Le légataire doit donc demander la délivrance ET le paiement de son legs s’il veut exercer ses droits et récupérer les biens objets du legs. Il est donc cohérent que ces deux actions (délivrance et paiement), qui sont liées mais qui demeurent distinctes, soient soumises à la même durée de prescription. Un légataire qui demanderait la délivrance dans le délai, mais qui oublierait de demander, aussi, le paiement, serait titulaire d’un droit qu’il ne pourrait plus exercer (avec le débat sur la nature de la prescription - extinction ou paralysie du droit ? – qu’il ne nous appartient pas de développer ici). On voit donc que les deux actions sont liées, sont complémentaires, mais distinctes. La logique commande qu’elles soient soumises toutes deux au même délai de prescription, car que ferait-on d’une demande de délivrance présentée sept ou quinze ans après le décès dont le paiement serait impossible, puisque celui-ci serait prescrit depuis deux ou dix ans ? La solution est donc pleinement justifiée.
Par ailleurs, on gardera aussi à l’esprit que le fait, pour le légataire, d’être déjà en possession (dès avant le décès) ne dispense pas de demander la délivrance (Cass. civ. 1, 21 juin 2023, n° 21-20.396, FS-B N° Lexbase : A984093T ; AJ fam. AJ Famille 2023 p.464, obs. N. Levillain). Enfin, si la demande de délivrance est prescrite, le droit de demander les fruits l’est aussi (Cass. civ. 1, 21 juin 2023, prec.).

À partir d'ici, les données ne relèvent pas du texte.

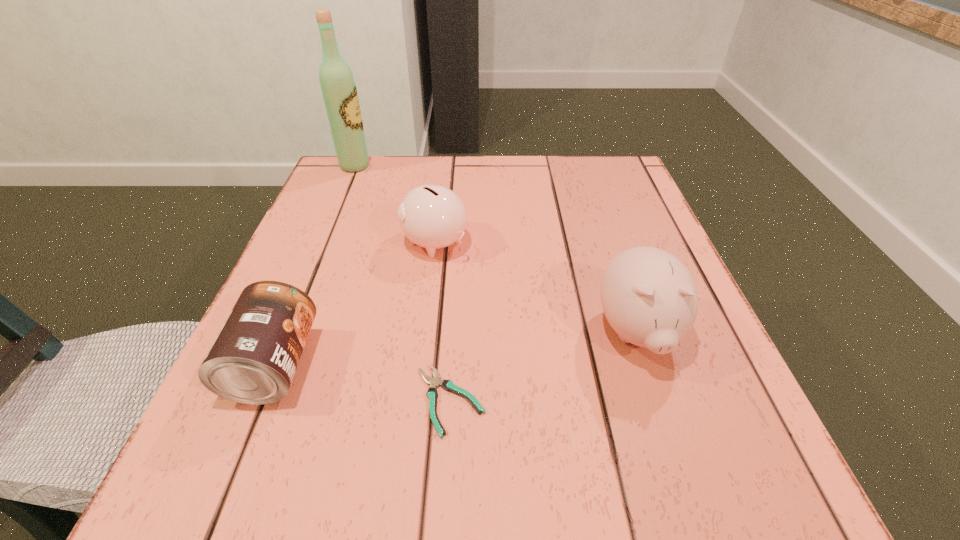 The height and width of the screenshot is (540, 960). In the image, there is a desktop. Identify the location of free space at the left edge. coord(300,245).

Locate an element on the screen. Image resolution: width=960 pixels, height=540 pixels. vacant point at the right edge is located at coordinates (637, 243).

Find the location of `free location at the far left corner of the desktop`. free location at the far left corner of the desktop is located at coordinates (344, 184).

I want to click on free region at the far right corner of the desktop, so click(x=611, y=161).

What are the coordinates of `free space at the near right corner` in the screenshot? It's located at 759,453.

Where is `vacant area that lies between the pliers and the farther piggy bank`? This screenshot has height=540, width=960. vacant area that lies between the pliers and the farther piggy bank is located at coordinates (443, 321).

Identify the location of vacant area between the tallest object and the can. (315, 265).

This screenshot has height=540, width=960. In order to click on vacant region between the tallest object and the farther piggy bank in this screenshot , I will do `click(395, 204)`.

Where is `free space between the shortest object and the nearer piggy bank`? The width and height of the screenshot is (960, 540). free space between the shortest object and the nearer piggy bank is located at coordinates (543, 366).

Find the location of a particular element. Image resolution: width=960 pixels, height=540 pixels. vacant space that is in between the nearer piggy bank and the shortest object is located at coordinates (543, 366). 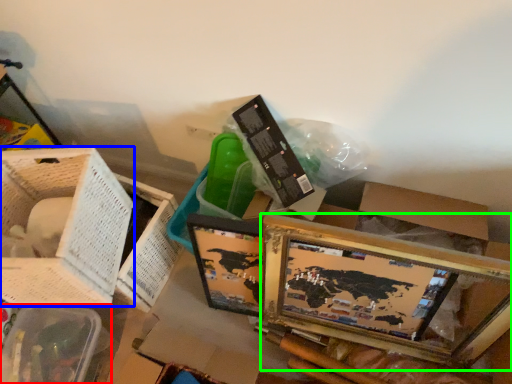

Au total, une seule question n’est pas résolue par la présente décision : le point de départ du délai de prescription de cinq ans ici affirmé. La décision sous examen affirme que le délai de cinq court à compter du décès, ce qui n’est pas nouveau (v., Cass. civ. 1, 30 septembre 2020, n° 19-11.543, FS-P+B N° Lexbase : A68893W3). La solution est donc confirmée. D’ailleurs l’arrêt précise expressément que la demande reconventionnelle portant sur l’interprétation du testament n’est pas suspensive de la prescription de la demande de délivrance. Il faudra donc toujours demander la délivrance, quand bien même une contestation relative au testament serait en cours. Attendre l’issue de cette contestation sera fatal. On peut toutefois être modérément convaincu par ce choix, car cela veut dire que l’on peut prescrit sur le legs alors que l’on ne sait toujours pas si celui-ci est valable ou non. La solution n’est que peu alignée avec ce qui se décide en droit de la responsabilité notariale, où il est jugé que le point de départ de la prescription est la décision de justice définitive statuant sur le droit en cause (v., pour une vente, Cass. civ. 1, 9 septembre 2020, n° 18-26.390, FS-P+B N° Lexbase : A52973TD ; et pour la nullité d’une donation, v., Cass. civ. 1, 20 octobre 2021, n° 19-19.409, F-D N° Lexbase : A00067AH). Le commentateur peine à comprendre cette divergence de solutions, alors que la question posée est, fondamentalement, la même. C’est ce point-là que l’avenir devra éclaircir.
Reste le message de l’arrêt : légataires, réclamez votre legs sans attendre. Cinq ans après le décès, la délivrance sera prescrite (et le paiement aussi).